Nerd, daquelas que usavam óculos fundo de garrafa, Lucy não podia correr na quadra nos intervalos da escola por ter bronquite. Queria ficar com os outros garotos que jogavam xadrez, mas eles não a deixavam participar por ser uma garota. Ela cresceu, se formou, aprendeu a jogar xadrez e outros jogos de tabuleiro. No antigo trabalho, conheceu uma turma que também eram viciados no mesmo hobby. Começaram a se encontrar uma vez por mês em um salão de festas alugado para jogar. Enquanto preparava drinques para os amigos ela pensava: porque não fazer um bar onde esses jovens que geralmente não saem de sábado à noite, pudessem ir justamente para jogar. Deu certo. Com 15 anos de atuação, a Ludus, que abre de quinta à domingo, tem fila de espera quase todos os dias de funcionamento. “Geralmente, a gente se reúne em casa para jogar, mas é muito mais gostoso e divertido poder sair para fazer essas coisas. Ainda mais depois de ficar tanto tempo preso dentro de casa. É um lugar descontraído que podemos comemorar com os amigos e com a família”, diz Daniel da Cunha, 32, cliente assíduo do local.

Outro bar que está fazendo sucesso é o Carcassonne Pub, em Brasília. A ideia surgiu depois que o casal Fábio Almeida Lopes, 43, e Salimar Nunes, 38, foram viajar para a Europa e observaram que os bares e restaurantes de lá tinham alternativas de distrair os clientes, como livros. Ambos, que são apaixonados por jogos de tabuleiro, decidiram unir a profissão de Salimar, gastronomia, com o amor pelo hobby e criaram um bar, cuja principal distração seriam os jogos de tabuleiro. “Nós queriamos um lugar de conexões.
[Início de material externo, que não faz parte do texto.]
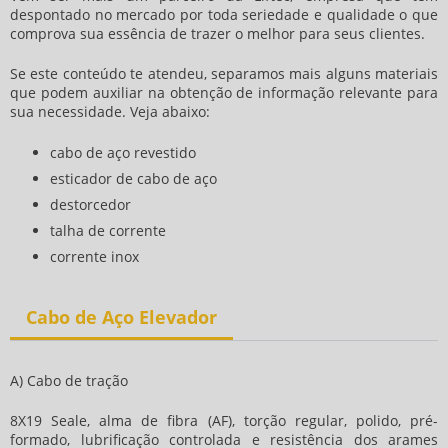
despontado no mercado por toda seriedade e qualidade o que
comprova sua essência de trazer o melhor para seus clientes.
Se este conteúdo te atendeu, separamos mais alguns materiais
que podem auxiliar na obtenção de informação relevante para
sua necessidade. Veja abaixo:
cabo de aço revestido
esticador de cabo de aço
destorcedor
talha de corrente
corrente inox
Cabo de Aço Elevador
A) Cabo de tração
8X19 Seale, alma de fibra (AF), torção regular, polido, pré-
formado, lubrificação controlada e resistência dos arames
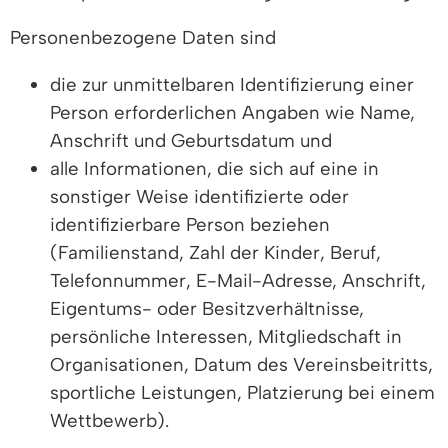
Personenbezogene Daten sind
die zur unmittelbaren Identifizierung einer
Person erforderlichen Angaben wie Name,
Anschrift und Geburtsdatum und
alle Informationen, die sich auf eine in
sonstiger Weise identifizierte oder
identifizierbare Person beziehen
(Familienstand, Zahl der Kinder, Beruf,
Telefonnummer, E-Mail-Adresse, Anschrift,
Eigentums- oder Besitzverhältnisse,
persönliche Interessen, Mitgliedschaft in
Organisationen, Datum des Vereinsbeitritts,
sportliche Leistungen, Platzierung bei einem
Wettbewerb).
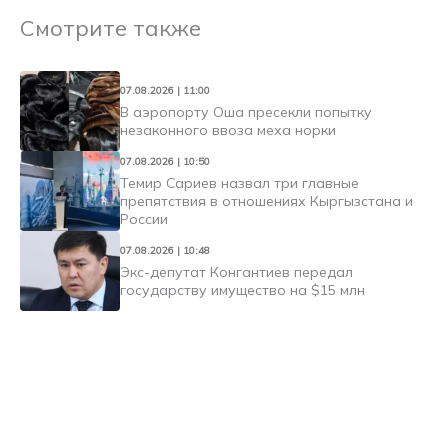
Смотрите также
07.08.2026 | 11:00
В аэропорту Оша пресекли попытку
незаконного ввоза меха норки
07.08.2026 | 10:50
Темир Сариев назвал три главные
препятствия в отношениях Кыргызстана и
России
07.08.2026 | 10:48
Экс-депутат Конгантиев передал
государству имущество на $15 млн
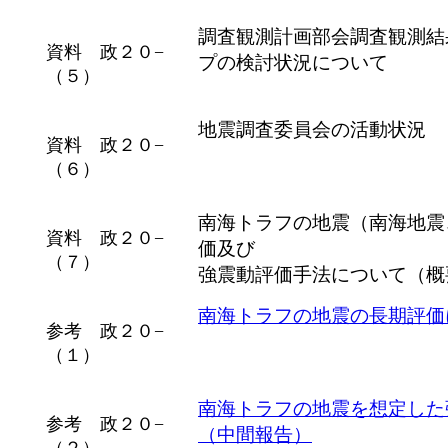
調査観測計画部会調査観測結
資料 政２０−
プの検討状況について
（５）
地震調査委員会の活動状況
資料 政２０−
（６）
南海トラフの地震（南海地震
資料 政２０−
価及び
（７）
強震動評価手法について（概
南海トラフの地震の長期評価
参考 政２０−
（１）
南海トラフの地震を想定した
参考 政２０−
（中間報告）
Sejam familiares, em que você pode brincar e dar boas risadas com diferentes gerações de sua família, e a conexão offline, ou seja, sem celular, mas isso é algo natural. Quando os clientes chegam e começam a jogar, elas se concentram, focam no jogo, olham no olho da outra pessoa, recriam uma conexão com ela e esquecem da vida fora do pub”, diz Fábio Lopes.

Ele conta que antes de abrir o Carcassonne, foi visitar o Ludus Luderia em São Paulo e acabou se espelhando em algumas ações. A mais importante, que os dois bares listam como essenciais para o negócio funcionar, é a profissão criada por eles: Monitores de jogos. Geralmente são pessoas universitárias, ou clientes assíduos dos bares, que necessariamente precisam ser apaixonados por jogos, terem boa didática, falar bem em público, não ter vergonha e ter uma memória absurda para aprender e entender mais de 1.000 jogos. São eles que recebem os clientes na mesa e são responsáveis por “ler” aquela turma específica. Se gostam de jogos de suspense, estratégia, algo mais rápido, dinâmico, demorado, reflexivo. Eles são um tipo de sommelier de jogos que escolhem e definem o melhor tipo de tabuleiro para jogar. Porém, não é fácil trabalhar nos bares. O processo seletivo é semelhante ao de uma grande empresa. E com a febre dos jogos, a concorrência por uma vaga nesses bares, seja para trabalhar ou se divertir, não para de crescer.